Saturday, July 13, 2013


Fred Vargas



The Ghost Riders of Ordebec.  Fred Vargas.  2013.  Pp360. $36.99

Ken Strongman

To be clear from the start, Fred Vargas is a French woman, an historian by background.  “The Ghost riders of Ordebec” is the latest in her thinking person’s crime series involving Commissaire (equivalent to Superintendent) Adamsberg and his unlikely, quirkily talented crew of Parisian detectives.  Vargas’s novels are completely absorbing, this being the most compelling so far.
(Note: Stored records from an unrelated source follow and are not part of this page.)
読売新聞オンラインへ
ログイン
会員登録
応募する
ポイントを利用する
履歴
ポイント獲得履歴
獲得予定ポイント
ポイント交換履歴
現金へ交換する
Adamsberg is drawn into three cases at once – at least he considers them to be cases, although his superiors might disagree.  A pigeon is found outside the cop shop, forlorn and malnourished, its feet having been tied together.  A wealthy industrialist is found burned to death in his car, a local tearaway being seen as the perpetrator – he has torched cars previously.  And Adamsberg is visited by a demure woman from Ordebec in the Normandy countryside, with a story that the ghost riders have been seen again in the woods by her daughter and have begun to seize and kill the locals.
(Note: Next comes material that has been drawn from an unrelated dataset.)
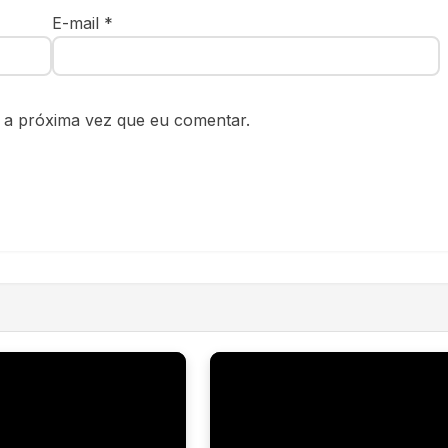
E-mail
*
 a próxima vez que eu comentar.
The various plots thicken and interweave, more deaths occurring with complexities twisting their way onto every page.  But the plots, although very well contrived, are not what makes Vargas’s books unique in crime fiction.  Rather, it is character and atmosphere.

Adamsberg is so vague that his unfocused thinking barely reaches the level of intuition.  He is small, shabbily dressed and drifts through his life and work, but remains highly respected by his team.  Each of his detectives is flawed – lazy, unintelligent, rigid, having a sleep or a drinking disorder and so on.  But between them they have the skills to be effective.
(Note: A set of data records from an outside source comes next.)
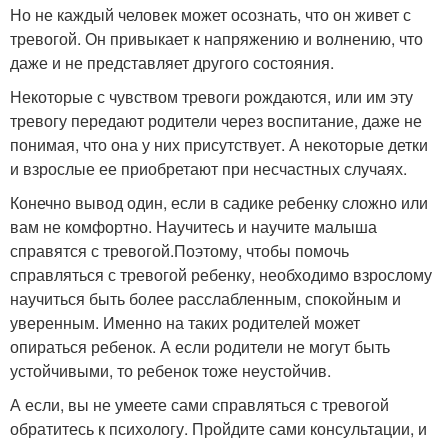
Но не каждый человек может осознать, что он живет с
тревогой. Он привыкает к напряжению и волнению, что
даже и не представляет другого состояния.
Некоторые с чувством тревоги рождаются, или им эту
тревогу передают родители через воспитание, даже не
понимая, что она у них присутствует. А некоторые детки
и взрослые ее приобретают при несчастных случаях.
Конечно вывод один, если в садике ребенку сложно или
вам не комфортно. Научитесь и научите малыша
справятся с тревогой.
Поэтому, чтобы помочь
справляться с тревогой ребенку, необходимо взрослому
научиться быть более расслабленным, спокойным и
уверенным. Именно на таких родителей может
опираться ребенок. А если родители не могут быть
устойчивыми, то ребенок тоже неустойчив.
А если, вы не умеете сами справляться с тревогой
обратитесь к психологу. Пройдите сами консультации, и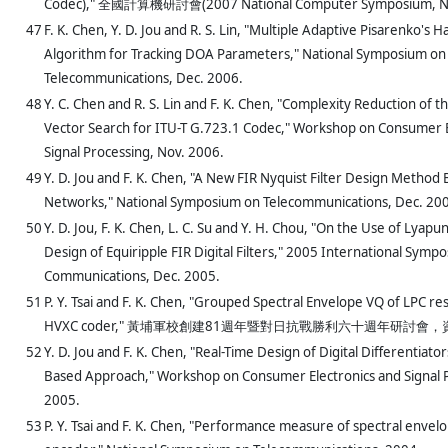
Codec)," 全國計算機研討會(2007 National Computer Symposium, NCS
47
F. K. Chen, Y. D. Jou and R. S. Lin, "Multiple Adaptive Pisarenko's 
Algorithm for Tracking DOA Parameters," National Symposium on
Telecommunications, Dec. 2006.
48
Y. C. Chen and R. S. Lin and F. K. Chen, "Complexity Reduction of t
Vector Search for ITU-T G.723.1 Codec," Workshop on Consumer E
Signal Processing, Nov. 2006.
49
Y. D. Jou and F. K. Chen, "A New FIR Nyquist Filter Design Method
Networks," National Symposium on Telecommunications, Dec. 20
50
Y. D. Jou, F. K. Chen, L. C. Su and Y. H. Chou, "On the Use of Lyapu
Design of Equiripple FIR Digital Filters," 2005 International Symp
Communications, Dec. 2005.
51
P. Y. Tsai and F. K. Chen, "Grouped Spectral Envelope VQ of LPC re
HVXC coder," 黃埔軍校創建81週年暨對日抗戰勝利六十週年研討會，資訊
52
Y. D. Jou and F. K. Chen, "Real-Time Design of Digital Differentiato
Based Approach," Workshop on Consumer Electronics and Signal P
2005.
53
P. Y. Tsai and F. K. Chen, "Performance measure of spectral envel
Adamsberg is not unlike Mr Spock in Startrek.  He seems almost emotionless and so, therefore, do “The Ghost Riders” and Vargas’s other books.  The description of events is detailed, engulfing one into this somewhat odd world.  Although some of the events are extreme, they seem to occur in an almost passionless atmosphere.  People have feelings but they are described in a remote and somehow detached way.  And if the detectives are quirky, then those who live in the Normandy countryside demonstrate what quirkiness really is. The atmosphere that all this engenders is a delightful concoction of a good-humoured, tongue-in-cheek irony.

One cannot help becoming caught up in Adamsberg’s unusual world as he drifts from the pigeon to the torched car to the ghost riders and from Paris to Normandy.  All the while he is getting to know his son of 28 of whose existence he has only just become aware – perhaps the extreme of drifting through life. The son is curiously like the father.


Fred Vargas is a subtle writer who makes her characters fascinatingly believable.  Adamsberg is a wonderful creation but whether he would be tolerated in a real gendarmerie is another matter.